Putative patholophysiological mechanisms involving chemerin in obesity-driven inflammation. Chronic increased food intake (a) leads to danger signal release, hypoxia, and adipocyte necrosis that turns adipose tissue micro-environment into pro-inflammatory, leading to chemerin release by adipocytes. Chemerin thus favors macrophage recruitment and activation in adipose tissue, that, in turn, release pro-inflammatory cytokines that further enhance chemerin production by adipocytes. Bariatric surgery possibly break this vicious circle (b), by reducing food intake, with subsequent dampening of pro-inflammatory signals in adipose tissue, leading to a reduction in chemerin production, and, eventually helps to phenotypic switch of macrophages to alternatively anti-inflammatory-activated macrophages

Limitations

This study has several limitations. First, regarding extrapolation of the results, it is important to stress out that statistical correlations and associations made in this study cannot be interpreted as causal direct links between, first, amplitude of weight loss and amplitude of improvement of inflammation, and second, preoperative level of chemerin and improvement of inflammation. However, as discussed above, pathophysiological rationale regarding potential role of chemerin is strong, strengthening importance for further studies.

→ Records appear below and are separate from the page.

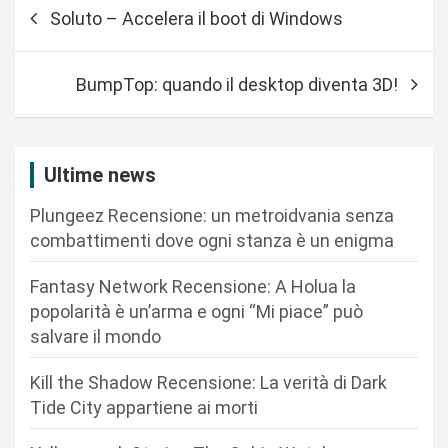
N
Soluto – Accelera il boot di Windows
a
v
BumpTop: quando il desktop diventa 3D!
i
g
a
Ultime news
z
Plungeez Recensione: un metroidvania senza
i
combattimenti dove ogni stanza è un enigma
o
n
Fantasy Network Recensione: A Holua la
popolarità è un’arma e ogni “Mi piace” può
e
salvare il mondo
a
r
Kill the Shadow Recensione: La verità di Dark
Tide City appartiene ai morti
t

Second, the study did not include a control group. Indeed, we only considered variation of inflammatory parameters from baseline to 1 year after surgery, and not possible to return to “normal” level of these parameters. It would have been of interest to explore parameters associated with return to a normal range of inflammatory markers. However, difficulty raises with the definition of “normal” range regarding cytokine and adipokine levels, but, a control group of sex- and age-matched healthy and lean subjects might have allowed at least an intra-study baseline.

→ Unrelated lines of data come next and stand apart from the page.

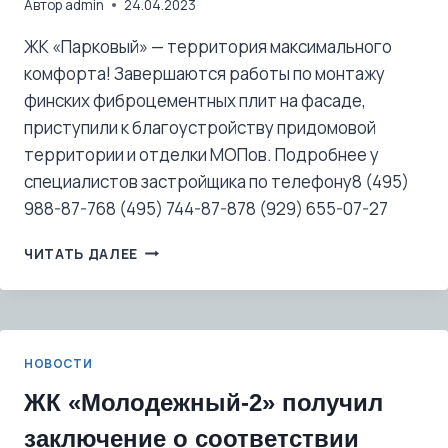
Автор
admin
24.04.2023
ЖК «Парковый» — территория максимального
комфорта! Завершаются работы по монтажу
финских фиброцементных плит на фасаде,
приступили к благоустройству придомовой
территории и отделки МОПов. Подробнее у
специалистов застройщика по телефону8 (495)
988-87-768 (495) 744-87-878 (929) 655-07-27
ЖК
ЧИТАТЬ ДАЛЕЕ
«ПАРКОВЫЙ»
—
ТЕРРИТОРИЯ
МАКСИМАЛЬНОГО
КОМФОРТА!
НОВОСТИ
ЖК «Молодежный-2» получил
заключение о соответствии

Last, outcomes explored in this study did not include relevant clinical outcome for caregivers such as long-term morbidity, mortality, or health-related quality of life. It would be of importance to further explore the link between importance of improvement of inflammatory status and these clinical outcomes. Moreover, given the role of chronic low-grade inflammation in multiple diseases such as cardiovascular events, age-related comorbidities, depression, or degenerative diseases of the central nervous system [8,9,10,11,12], it would be highly relevant to specifically explore these conditions in correlation with variation of inflammatory status after surgery. In the same line, comorbidities at 1 year were not explicitly retrieved and reassessed in this study (for example: need for medication and appropriate control of diabetes and hypertension), so we could not explore potential correlations between improvement in inflammatory status and improvement of these conditions in terms of clinical management.

Conclusion

In this study, the amplitude of weight loss in patients with severe obesity 1 year following bariatric surgery was strongly correlated with improvement in both metabolic and inflammatory profiles. Moreover, baseline level of chemerin in plasma was the most robust parameter to predict such improvement in inflammatory status: patients with the highest preoperative level of chemerin were those who had the most drastic improvement in inflammatory parameters at 1 year (CRP, IL-6, adiponectin, resistin). This latter result suggests that first, chemerin may be a key player in obesity-driven inflammation, possibly by a vicious circle—that bariatric surgery could alleviate—of adipocyte overproduction induced by inflammatory signals of immune cells recruited through chemerin release itself. Second, chemerin could be next explored as a potential biomarker to predict improvement in inflammatory status after surgery.